Task inputs:

┌────────

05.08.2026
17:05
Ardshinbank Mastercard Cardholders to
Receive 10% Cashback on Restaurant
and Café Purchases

└────────
┌────────

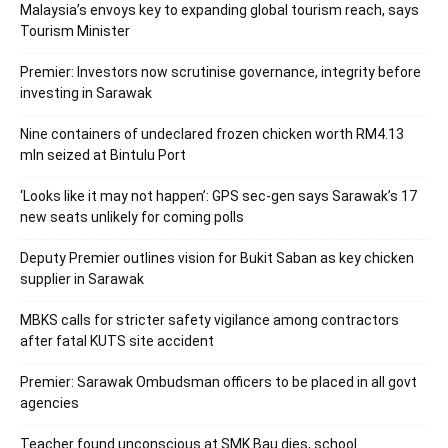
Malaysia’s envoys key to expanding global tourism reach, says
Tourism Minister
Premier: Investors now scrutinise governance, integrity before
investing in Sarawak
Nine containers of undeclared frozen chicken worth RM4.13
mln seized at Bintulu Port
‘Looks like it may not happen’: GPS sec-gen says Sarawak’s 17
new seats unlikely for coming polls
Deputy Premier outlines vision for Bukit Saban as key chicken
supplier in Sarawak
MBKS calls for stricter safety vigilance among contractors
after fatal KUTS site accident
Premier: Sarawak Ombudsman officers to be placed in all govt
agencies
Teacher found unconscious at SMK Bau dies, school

└────────

Search the entries for "Sarawak" and copy out each line that has it.

investing in Sarawak
‘Looks like it may not happen’: GPS sec-gen says Sarawak’s 17
supplier in Sarawak
Premier: Sarawak Ombudsman officers to be placed in all govt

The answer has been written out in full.